"Justiça agiu com ideologia", diz Ranalli ao protocolar moção contra perdão à mãe de Henry Borel

Foto: Donatto Aquino
"Justiça agiu com ideologia", diz Ranalli ao protocolar moção contra perdão à mãe de Henry Borel

Antoniel Pontes | Assessoria do vereador Rafael Ranalli 

O vereador Rafael Ranalli (PL), presidente da Comissão da Criança e do Adolescente da Câmara Municipal de Cuiabá, protocolou nesta sexta-feira(5) uma Moção de Repúdio contra a decisão judicial que concedeu perdão judicial a Monique Medeiros, mãe do menino Henry Borel, morto em um dos casos de maior repercussão criminal do país. A proposta será apreciada na próxima terça-feira (9) pelos parlamentares da Casa.  

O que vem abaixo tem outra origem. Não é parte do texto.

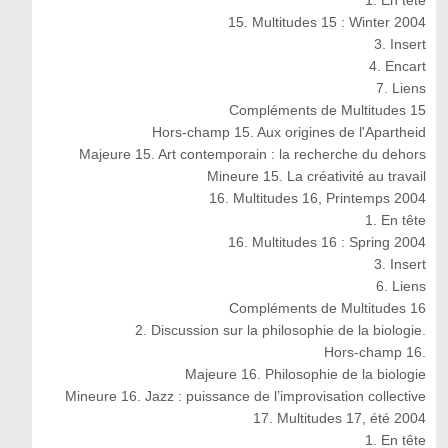
1. En tête
15. Multitudes 15 : Winter 2004
3. Insert
4. Encart
7. Liens
Compléments de Multitudes 15
Hors-champ 15. Aux origines de l'Apartheid
Majeure 15. Art contemporain : la recherche du dehors
Mineure 15. La créativité au travail
16. Multitudes 16, Printemps 2004
1. En tête
16. Multitudes 16 : Spring 2004
3. Insert
6. Liens
Compléments de Multitudes 16
2. Discussion sur la philosophie de la biologie.
Hors-champ 16.
Majeure 16. Philosophie de la biologie
Mineure 16. Jazz : puissance de l’improvisation collective
17. Multitudes 17, été 2004
1. En tête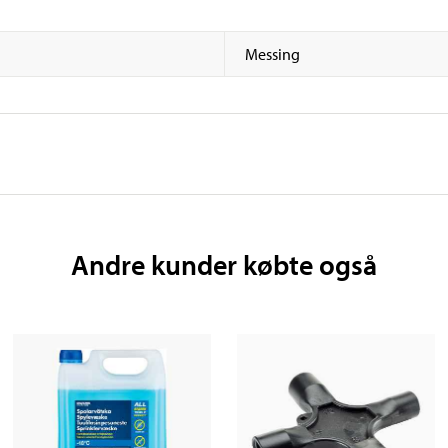
Messing
Andre kunder købte også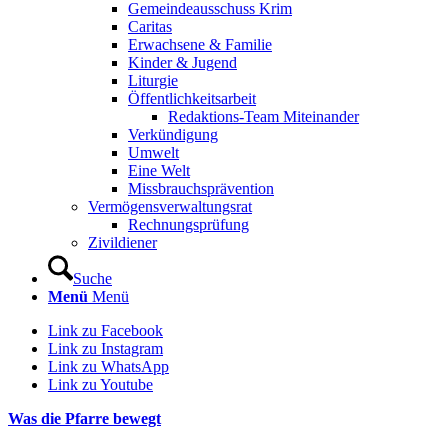
Gemeindeausschuss Krim
Caritas
Erwachsene & Familie
Kinder & Jugend
Liturgie
Öffentlichkeitsarbeit
Redaktions-Team Miteinander
Verkündigung
Umwelt
Eine Welt
Missbrauchsprävention
Vermögensverwaltungsrat
Rechnungsprüfung
Zivildiener
Suche
Menü
Menü
Link zu Facebook
Link zu Instagram
Link zu WhatsApp
Link zu Youtube
Was die Pfarre bewegt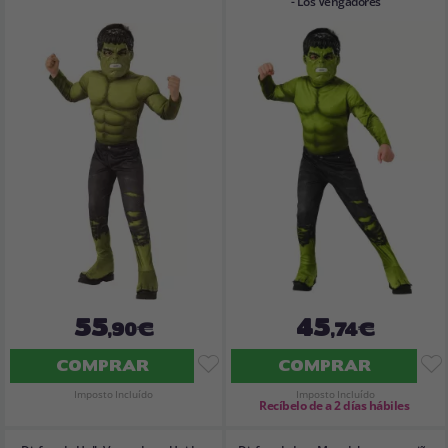
- Los Vengadores
55
45
,90€
,74€
COMPRAR
COMPRAR
Imposto Incluído
Imposto Incluído
Recíbelo de a 2 días hábiles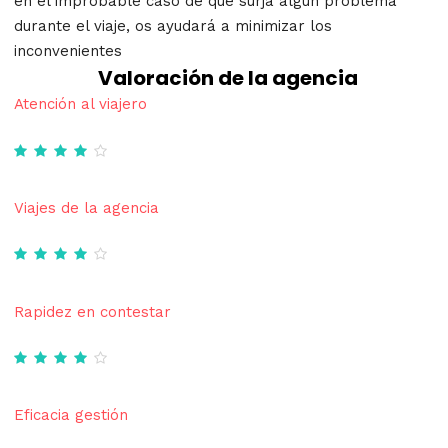
en el improbable caso de que surja algún problema
durante el viaje, os ayudará a minimizar los
inconvenientes
Valoración de la agencia
Atención al viajero
Viajes de la agencia
Rapidez en contestar
Eficacia gestión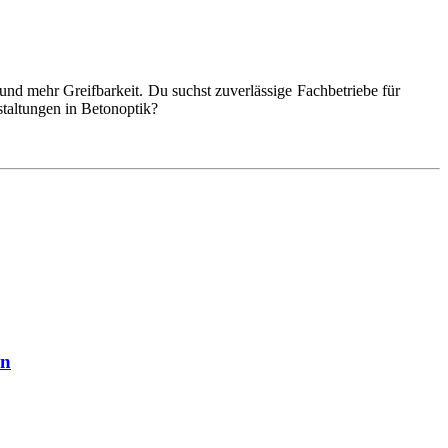
nd mehr Greifbarkeit. Du suchst zuverlässige Fachbetriebe für
taltungen in Betonoptik?
en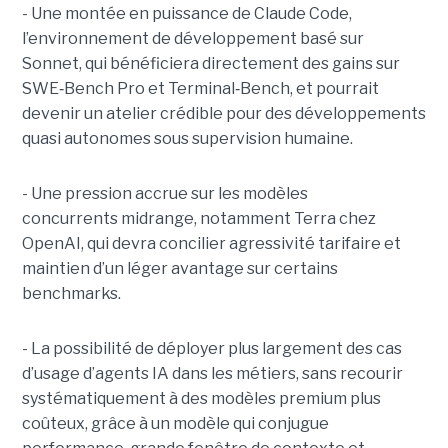
- Une montée en puissance de Claude Code,
l’environnement de développement basé sur
Sonnet, qui bénéficiera directement des gains sur
SWE
‑
Bench Pro et Terminal
‑
Bench, et pourrait
devenir un atelier crédible pour des développements
quasi autonomes sous supervision humaine.
- Une pression accrue sur les modèles
concurrents midrange, notamment Terra chez
OpenAI, qui devra concilier agressivité tarifaire et
maintien d’un léger avantage sur certains
benchmarks.
- La possibilité de déployer plus largement des cas
d’usage d’agents IA dans les métiers, sans recourir
systématiquement à des modèles premium plus
coûteux, grâce à un modèle qui conjugue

No documento, Ranalli afirma que a decisão provocou "profunda indignação e sentimento de injustiça na sociedade brasileira", especialmente diante da gravidade dos fatos que levaram à morte da criança de apenas quatro anos.

Ao comentar o caso nas suas redes sociais, o parlamentar fez duras críticas à decisão.

"Não poderia deixar de expressar meu repúdio e indignação aos fatos dessa quinta-feira (4), o perdão judicial à mãe do menino Henry Borel. Ela foi perdoada pela sua negligência, omissão e cumplicidade no crime de assassinato do próprio filho. A mãe que é exemplo de zelo, amor e carinho nesse caso não foi", afirmou.

Na justificativa da moção, Ranalli destaca que o caso chocou o Brasil e sustenta que houve omissão, conivência e negligência da responsável legal da criança diante das agressões sofridas por Henry. O texto registra que essas circunstâncias contribuíram diretamente para o desfecho trágico do caso.

Embora reconheça a independência do Poder Judiciário e a importância do devido processo legal, o vereador argumenta que a decisão gerou perplexidade ao afastar a responsabilização em um contexto de extrema gravidade envolvendo a morte de uma criança.

Um dos principais pontos da moção é a crítica aos fundamentos utilizados para a concessão do perdão judicial. O documento repudia expressamente a consideração de fatores como pressão social, exposição midiática, alegada perseguição pública à honra da ré e a referência à influência de questões de gênero na repercussão do caso.

"Infelizmente, a nossa Justiça agindo com ideologia, carregando bandeiras progressistas para embasar uma decisão que indignou todo o cidadão brasileiro de bem. Então fica aqui nosso repúdio. Nós, como presidente da Comissão da Criança e do Adolescente da Câmara Municipal, viemos mostrar nossa ojeriza a essa decisão", declarou.

A moção também reforça o compromisso da Câmara Municipal de Cuiabá com a proteção integral da infância e da adolescência e com a responsabilização de todos aqueles que, por ação ou omissão, contribuam para a violação desses direitos fundamentais.

Ao final, o documento registra que a decisão judicial produziu "profunda controvérsia e sensação de injustiça" perante a sociedade brasileira. 
Ranalli encerrou defendendo a revisão do entendimento adotado no caso.

"Espera-se que seja revisto, que seja feita justiça por essa criança. Então fica aqui o nosso repúdio a essa mãe que foi perdoada e a essa decisão judicial", concluiu.